**Action item**
Please report every line in the entries that contains the string "воздушный".

**Dataset**
----------

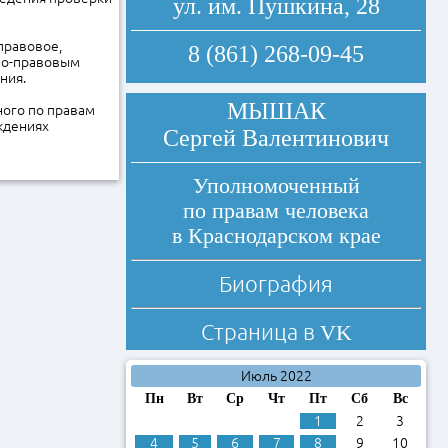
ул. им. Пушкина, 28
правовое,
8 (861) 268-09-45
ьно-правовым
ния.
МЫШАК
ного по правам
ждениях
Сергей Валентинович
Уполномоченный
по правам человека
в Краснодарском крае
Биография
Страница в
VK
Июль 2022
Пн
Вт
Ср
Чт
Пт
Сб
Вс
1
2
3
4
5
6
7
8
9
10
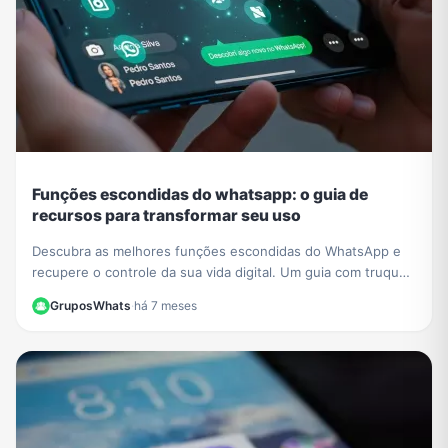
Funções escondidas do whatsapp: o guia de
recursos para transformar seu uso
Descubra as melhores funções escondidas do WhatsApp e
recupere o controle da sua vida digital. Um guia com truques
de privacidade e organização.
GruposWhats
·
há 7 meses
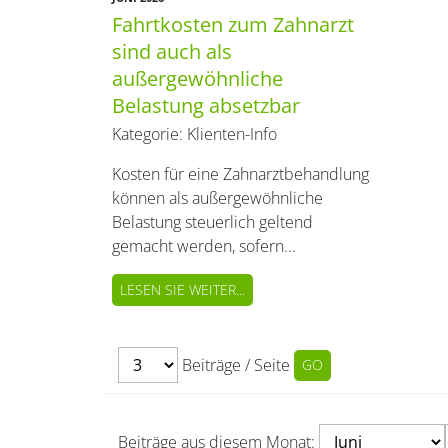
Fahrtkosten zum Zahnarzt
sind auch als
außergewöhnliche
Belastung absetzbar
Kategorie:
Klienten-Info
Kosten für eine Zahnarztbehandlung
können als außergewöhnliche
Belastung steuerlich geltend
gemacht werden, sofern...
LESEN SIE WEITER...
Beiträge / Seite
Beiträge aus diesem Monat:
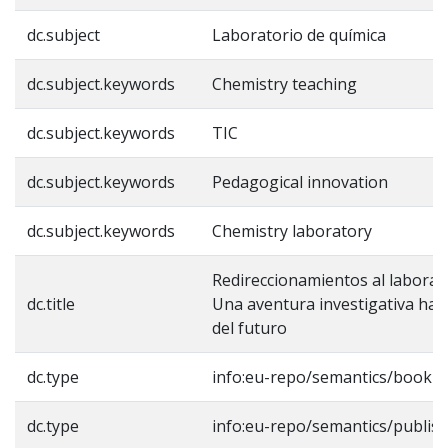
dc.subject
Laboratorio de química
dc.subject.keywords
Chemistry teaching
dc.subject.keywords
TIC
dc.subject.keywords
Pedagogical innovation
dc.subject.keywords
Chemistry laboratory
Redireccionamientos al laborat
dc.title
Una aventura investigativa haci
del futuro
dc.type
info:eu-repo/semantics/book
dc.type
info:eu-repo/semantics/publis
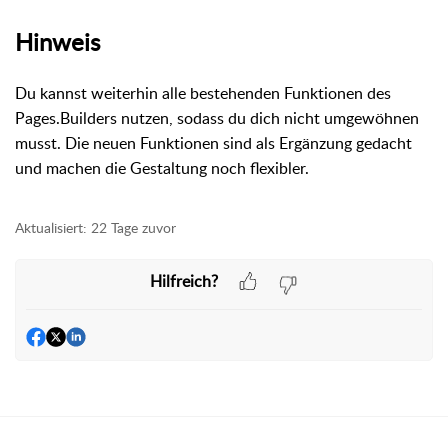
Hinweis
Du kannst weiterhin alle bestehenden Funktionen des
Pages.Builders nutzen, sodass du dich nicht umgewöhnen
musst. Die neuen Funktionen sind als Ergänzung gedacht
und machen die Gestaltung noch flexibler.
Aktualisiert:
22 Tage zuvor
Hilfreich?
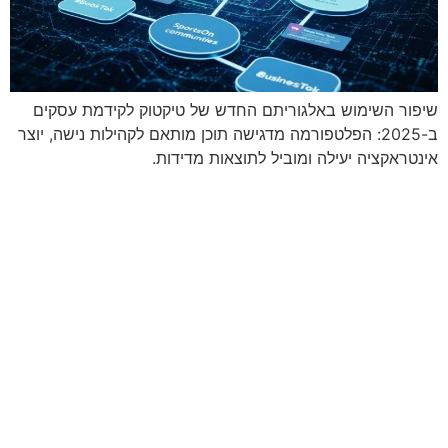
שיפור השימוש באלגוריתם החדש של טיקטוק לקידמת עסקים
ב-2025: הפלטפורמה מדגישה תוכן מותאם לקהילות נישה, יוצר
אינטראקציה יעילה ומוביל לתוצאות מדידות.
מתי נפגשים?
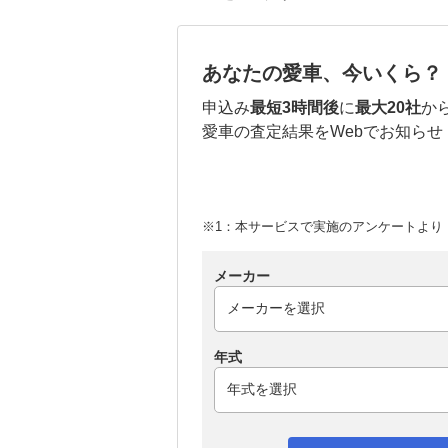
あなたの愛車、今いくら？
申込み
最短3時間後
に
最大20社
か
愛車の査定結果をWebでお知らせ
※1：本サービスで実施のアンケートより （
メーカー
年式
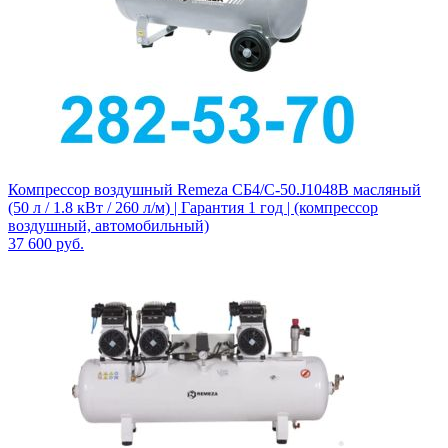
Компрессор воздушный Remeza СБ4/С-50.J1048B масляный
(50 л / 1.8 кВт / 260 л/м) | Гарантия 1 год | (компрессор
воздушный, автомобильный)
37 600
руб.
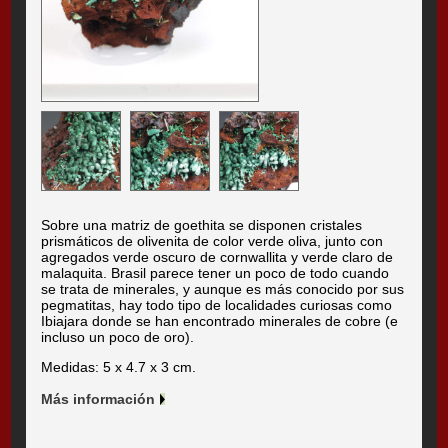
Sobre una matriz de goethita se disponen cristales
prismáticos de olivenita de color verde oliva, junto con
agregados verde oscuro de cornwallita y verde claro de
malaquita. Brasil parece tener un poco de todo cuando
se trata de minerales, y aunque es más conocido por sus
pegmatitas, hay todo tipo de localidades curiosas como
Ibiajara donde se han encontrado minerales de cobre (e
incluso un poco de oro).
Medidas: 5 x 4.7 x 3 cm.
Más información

----------

**Result**
Компрессор воздушный Remeza СБ4/С-50.J1048B масляный
воздушный, автомобильный)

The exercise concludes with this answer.